WHAT TO DO
Restate all the data exactly, so that each line is the same as before.

DATA FOR THIS EXERCISE

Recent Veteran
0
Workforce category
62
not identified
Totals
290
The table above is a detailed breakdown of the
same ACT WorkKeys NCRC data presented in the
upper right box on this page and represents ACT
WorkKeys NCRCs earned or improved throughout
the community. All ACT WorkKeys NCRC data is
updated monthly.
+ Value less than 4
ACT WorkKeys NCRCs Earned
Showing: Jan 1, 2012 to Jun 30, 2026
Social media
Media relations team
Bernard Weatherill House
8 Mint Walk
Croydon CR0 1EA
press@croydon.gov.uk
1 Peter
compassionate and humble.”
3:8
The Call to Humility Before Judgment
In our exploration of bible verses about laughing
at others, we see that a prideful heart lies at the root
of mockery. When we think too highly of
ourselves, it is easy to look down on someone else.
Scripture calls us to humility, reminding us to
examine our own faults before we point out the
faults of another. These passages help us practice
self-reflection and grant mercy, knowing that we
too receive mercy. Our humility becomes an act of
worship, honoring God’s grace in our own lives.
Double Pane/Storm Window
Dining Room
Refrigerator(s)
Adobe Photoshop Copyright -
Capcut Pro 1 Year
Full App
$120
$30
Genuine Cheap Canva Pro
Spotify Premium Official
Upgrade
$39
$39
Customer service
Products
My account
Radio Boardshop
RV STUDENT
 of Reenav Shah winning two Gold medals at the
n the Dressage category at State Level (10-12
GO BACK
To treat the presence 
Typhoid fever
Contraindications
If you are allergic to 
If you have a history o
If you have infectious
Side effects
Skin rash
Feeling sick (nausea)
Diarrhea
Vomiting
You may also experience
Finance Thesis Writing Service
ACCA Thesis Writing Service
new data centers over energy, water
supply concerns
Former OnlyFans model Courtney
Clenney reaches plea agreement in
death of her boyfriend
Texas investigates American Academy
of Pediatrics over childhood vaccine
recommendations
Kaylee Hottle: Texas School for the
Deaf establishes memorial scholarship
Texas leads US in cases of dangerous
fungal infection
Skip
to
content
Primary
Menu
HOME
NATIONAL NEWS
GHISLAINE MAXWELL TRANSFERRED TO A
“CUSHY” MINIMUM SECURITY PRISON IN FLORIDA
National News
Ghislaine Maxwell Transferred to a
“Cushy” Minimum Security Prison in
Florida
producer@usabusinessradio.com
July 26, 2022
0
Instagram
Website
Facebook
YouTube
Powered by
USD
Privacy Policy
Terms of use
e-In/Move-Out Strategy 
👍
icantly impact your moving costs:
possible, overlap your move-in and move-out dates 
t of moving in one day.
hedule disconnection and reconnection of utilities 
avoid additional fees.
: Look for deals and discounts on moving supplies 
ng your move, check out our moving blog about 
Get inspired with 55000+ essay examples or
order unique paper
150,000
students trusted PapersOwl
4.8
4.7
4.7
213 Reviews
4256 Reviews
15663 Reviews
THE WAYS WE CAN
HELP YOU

WORKED SOLUTION
Recent Veteran
0
Workforce category
62
not identified
Totals
290
The table above is a detailed breakdown of the
same ACT WorkKeys NCRC data presented in the
upper right box on this page and represents ACT
WorkKeys NCRCs earned or improved throughout
the community. All ACT WorkKeys NCRC data is
updated monthly.
+ Value less than 4
ACT WorkKeys NCRCs Earned
Showing: Jan 1, 2012 to Jun 30, 2026
Social media
Media relations team
Bernard Weatherill House
8 Mint Walk
Croydon CR0 1EA
press@croydon.gov.uk
1 Peter
compassionate and humble.”
3:8
The Call to Humility Before Judgment
In our exploration of bible verses about laughing
at others, we see that a prideful heart lies at the root
of mockery. When we think too highly of
ourselves, it is easy to look down on someone else.
Scripture calls us to humility, reminding us to
examine our own faults before we point out the
faults of another. These passages help us practice
self-reflection and grant mercy, knowing that we
too receive mercy. Our humility becomes an act of
worship, honoring God’s grace in our own lives.
Double Pane/Storm Window
Dining Room
Refrigerator(s)
Adobe Photoshop Copyright -
Capcut Pro 1 Year
Full App
$120
$30
Genuine Cheap Canva Pro
Spotify Premium Official
Upgrade
$39
$39
Customer service
Products
My account
Radio Boardshop
RV STUDENT
 of Reenav Shah winning two Gold medals at the
n the Dressage category at State Level (10-12
GO BACK
To treat the presence 
Typhoid fever
Contraindications
If you are allergic to 
If you have a history o
If you have infectious
Side effects
Skin rash
Feeling sick (nausea)
Diarrhea
Vomiting
You may also experience
Finance Thesis Writing Service
ACCA Thesis Writing Service
new data centers over energy, water
supply concerns
Former OnlyFans model Courtney
Clenney reaches plea agreement in
death of her boyfriend
Texas investigates American Academy
of Pediatrics over childhood vaccine
recommendations
Kaylee Hottle: Texas School for the
Deaf establishes memorial scholarship
Texas leads US in cases of dangerous
fungal infection
Skip
to
content
Primary
Menu
HOME
NATIONAL NEWS
GHISLAINE MAXWELL TRANSFERRED TO A
“CUSHY” MINIMUM SECURITY PRISON IN FLORIDA
National News
Ghislaine Maxwell Transferred to a
“Cushy” Minimum Security Prison in
Florida
producer@usabusinessradio.com
July 26, 2022
0
Instagram
Website
Facebook
YouTube
Powered by
USD
Privacy Policy
Terms of use
e-In/Move-Out Strategy 
👍
icantly impact your moving costs:
possible, overlap your move-in and move-out dates 
t of moving in one day.
hedule disconnection and reconnection of utilities 
avoid additional fees.
: Look for deals and discounts on moving supplies 
ng your move, check out our moving blog about 
Get inspired with 55000+ essay examples or
order unique paper
150,000
students trusted PapersOwl
4.8
4.7
4.7
213 Reviews
4256 Reviews
15663 Reviews
THE WAYS WE CAN
HELP YOU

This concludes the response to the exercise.